(Dataset entries)

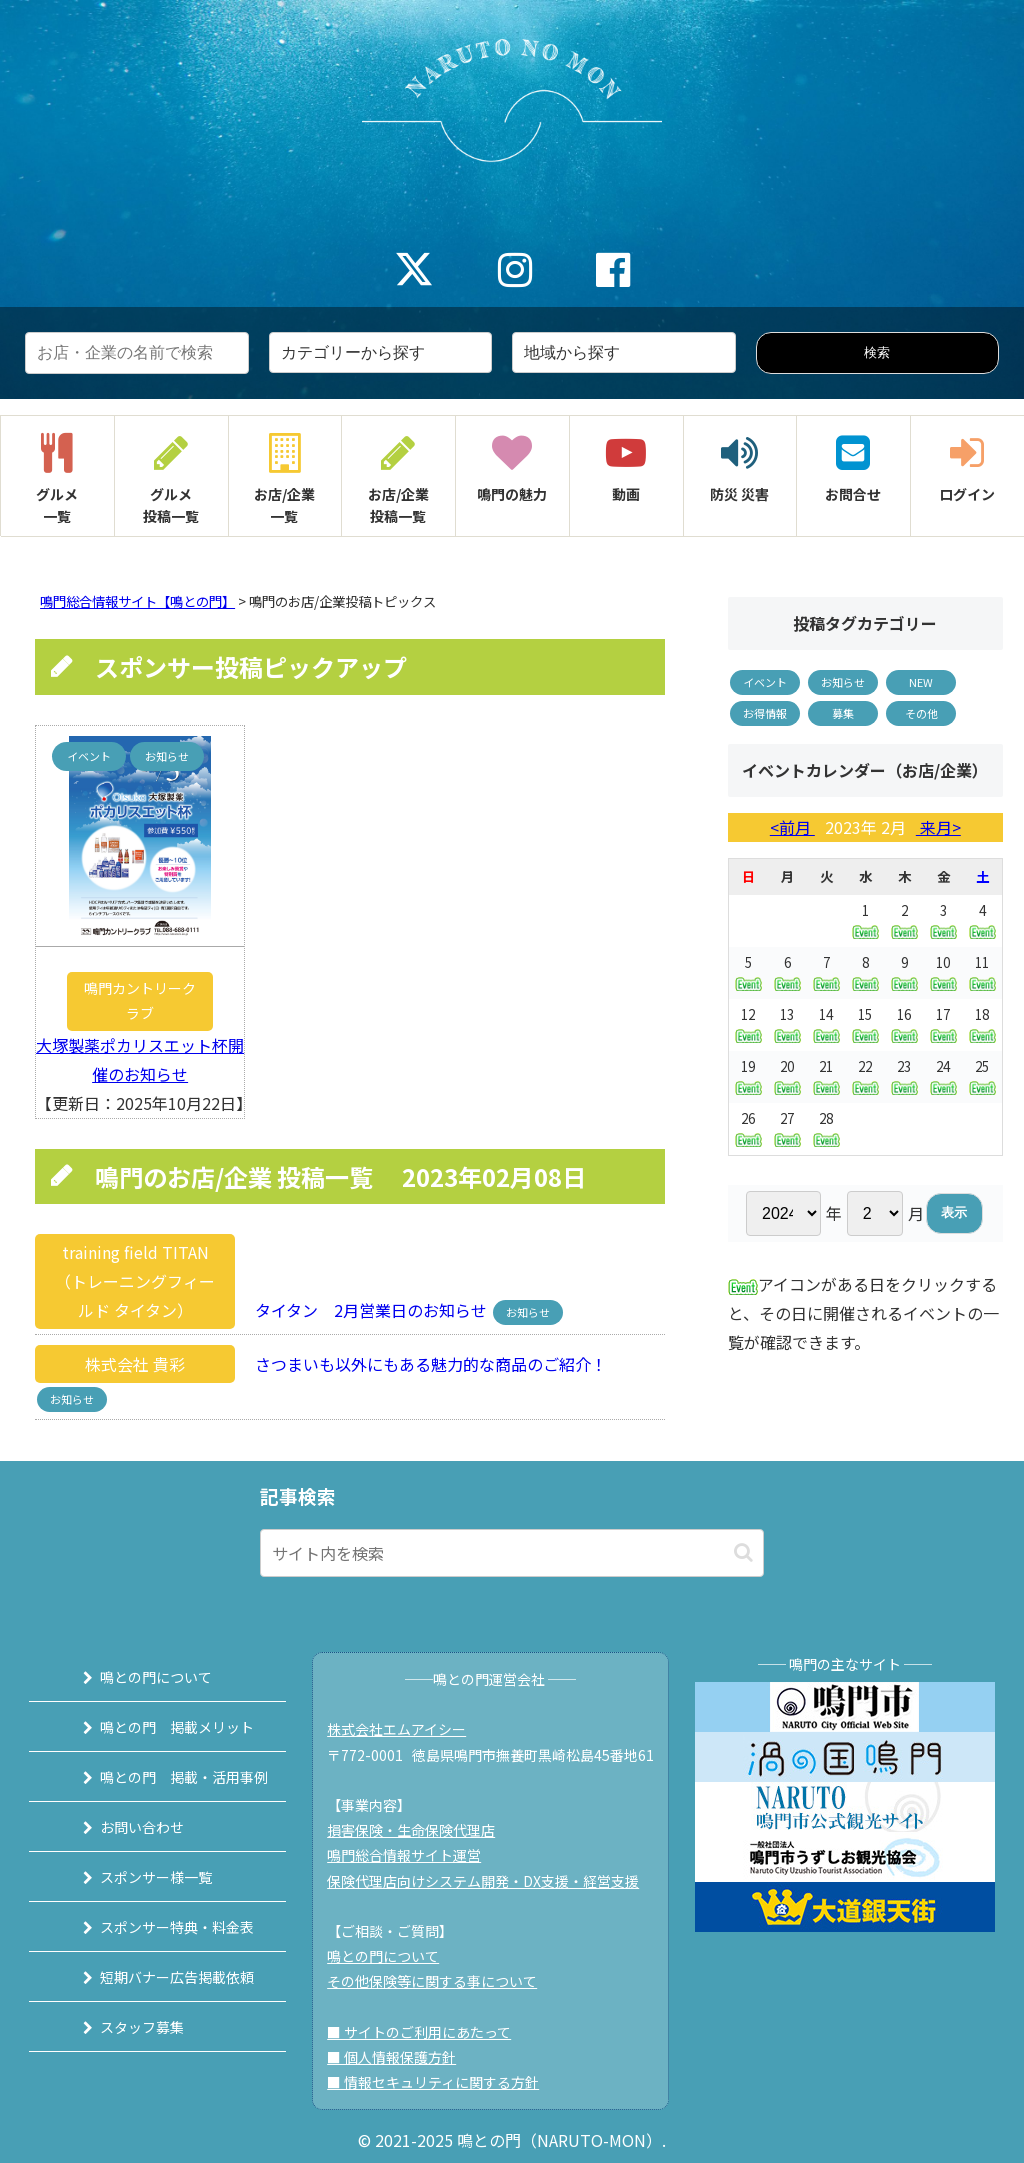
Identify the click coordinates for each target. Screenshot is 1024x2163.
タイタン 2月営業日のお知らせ (365, 1310)
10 (943, 972)
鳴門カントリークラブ (140, 1000)
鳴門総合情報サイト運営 (410, 1855)
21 (826, 1076)
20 (787, 1076)
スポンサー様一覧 (142, 1877)
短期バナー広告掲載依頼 (163, 1977)
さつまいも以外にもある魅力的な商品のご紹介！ (423, 1364)
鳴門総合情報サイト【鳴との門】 (137, 601)
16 (904, 1024)
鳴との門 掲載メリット (163, 1727)
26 (748, 1128)
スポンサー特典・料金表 (163, 1927)
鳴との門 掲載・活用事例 (170, 1777)
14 (826, 1024)
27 (787, 1128)
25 (982, 1076)
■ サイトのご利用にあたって (425, 2032)
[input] (512, 1553)
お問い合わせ (128, 1827)
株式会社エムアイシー (402, 1729)
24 (943, 1076)
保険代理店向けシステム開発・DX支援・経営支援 (489, 1881)
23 (904, 1076)
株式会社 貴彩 (135, 1364)
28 (826, 1128)
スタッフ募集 (128, 2027)
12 (748, 1024)
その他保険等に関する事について (438, 1981)
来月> (938, 827)
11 (982, 972)
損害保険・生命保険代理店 (417, 1830)
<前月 (792, 827)
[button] (743, 1552)
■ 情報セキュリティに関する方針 (439, 2082)
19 (748, 1076)
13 (787, 1024)
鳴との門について (142, 1677)
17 (943, 1024)
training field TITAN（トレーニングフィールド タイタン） (135, 1281)
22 (865, 1076)
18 (982, 1024)
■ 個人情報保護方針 (397, 2057)
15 (865, 1024)
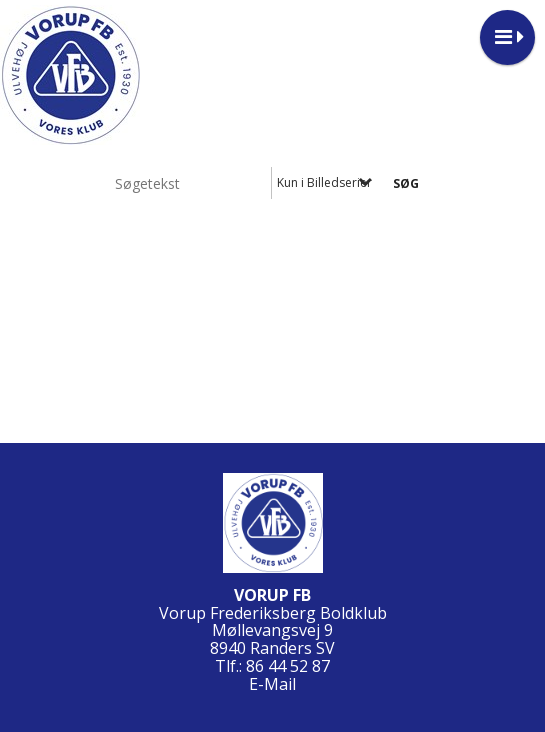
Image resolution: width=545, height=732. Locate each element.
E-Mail (272, 684)
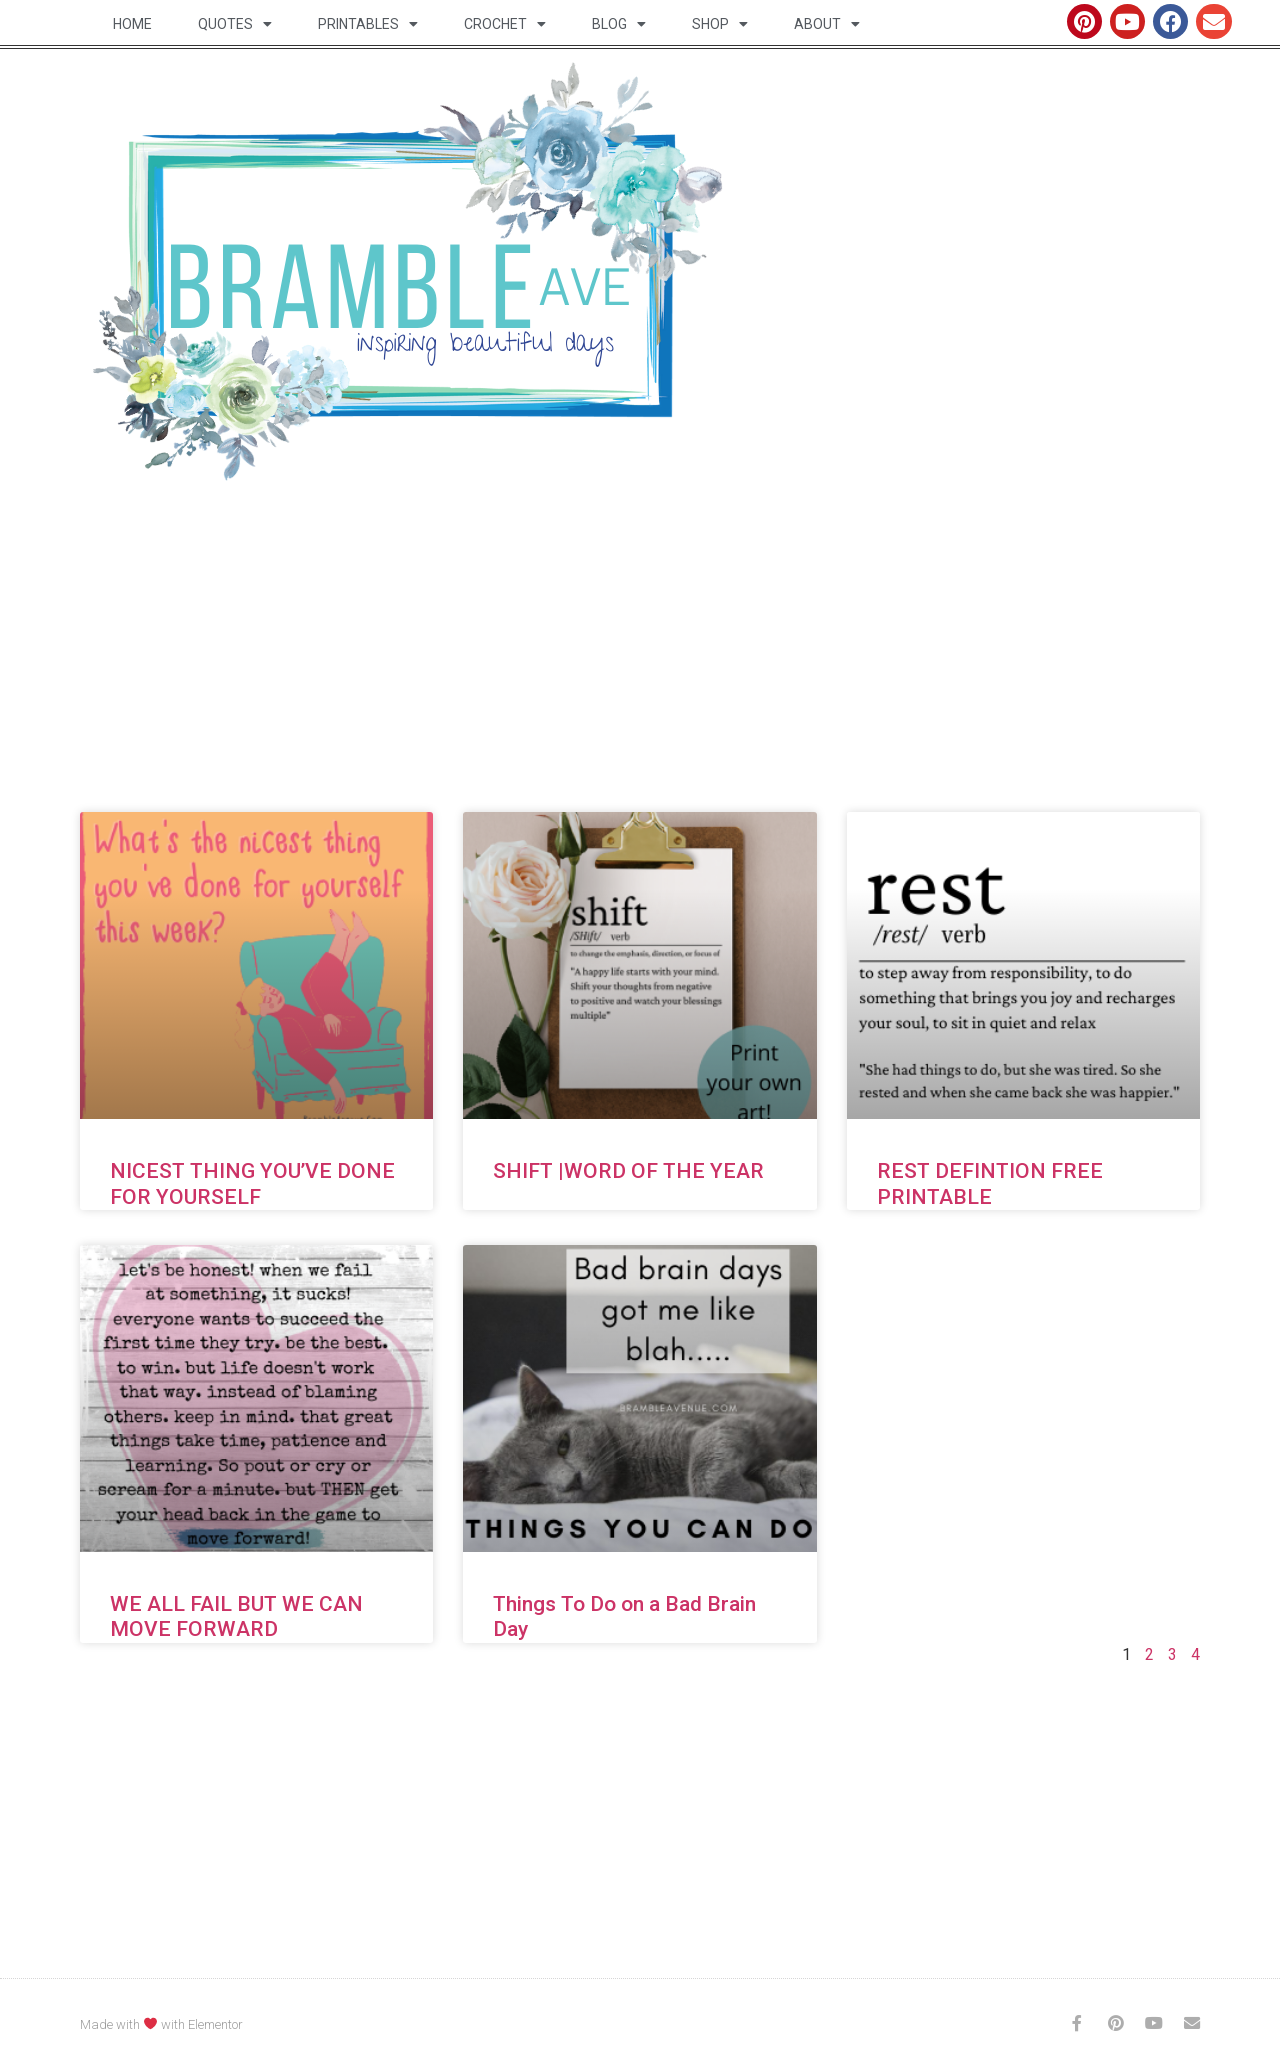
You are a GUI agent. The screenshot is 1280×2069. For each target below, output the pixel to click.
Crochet (505, 24)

Required work:
Although the records hold pictures, return only what remains, word for word.

Completed task:
Identify the click coordinates for each target. Screenshot is 1024x2163.
タイタン 2月営業日のお知らせ (365, 1310)
10 (943, 972)
鳴門カントリークラブ (140, 1000)
鳴門総合情報サイト運営 (410, 1855)
21 (826, 1076)
20 (787, 1076)
スポンサー様一覧 (142, 1877)
短期バナー広告掲載依頼 (163, 1977)
さつまいも以外にもある魅力的な商品のご紹介！ (423, 1364)
鳴門総合情報サイト【鳴との門】 (137, 601)
16 (904, 1024)
鳴との門 掲載メリット (163, 1727)
26 (748, 1128)
スポンサー特典・料金表 (163, 1927)
鳴との門 掲載・活用事例 (170, 1777)
14 (826, 1024)
27 (787, 1128)
25 (982, 1076)
■ サイトのご利用にあたって (425, 2032)
[input] (512, 1553)
お問い合わせ (128, 1827)
株式会社エムアイシー (402, 1729)
24 (943, 1076)
保険代理店向けシステム開発・DX支援・経営支援 (489, 1881)
23 (904, 1076)
株式会社 貴彩 (135, 1364)
28 (826, 1128)
スタッフ募集 (128, 2027)
12 (748, 1024)
その他保険等に関する事について (438, 1981)
来月> (938, 827)
11 (982, 972)
損害保険・生命保険代理店 (417, 1830)
<前月 (792, 827)
[button] (743, 1552)
■ 情報セキュリティに関する方針 (439, 2082)
19 (748, 1076)
13 (787, 1024)
鳴との門について (142, 1677)
17 (943, 1024)
training field TITAN（トレーニングフィールド タイタン） (135, 1281)
22 (865, 1076)
18 (982, 1024)
■ 個人情報保護方針 (397, 2057)
15 (865, 1024)
Image resolution: width=545, height=732. Locate each element.
E-Mail (272, 684)
You are a GUI agent. The screenshot is 1280×2069. For each target below, output the pixel to click.
Crochet (505, 24)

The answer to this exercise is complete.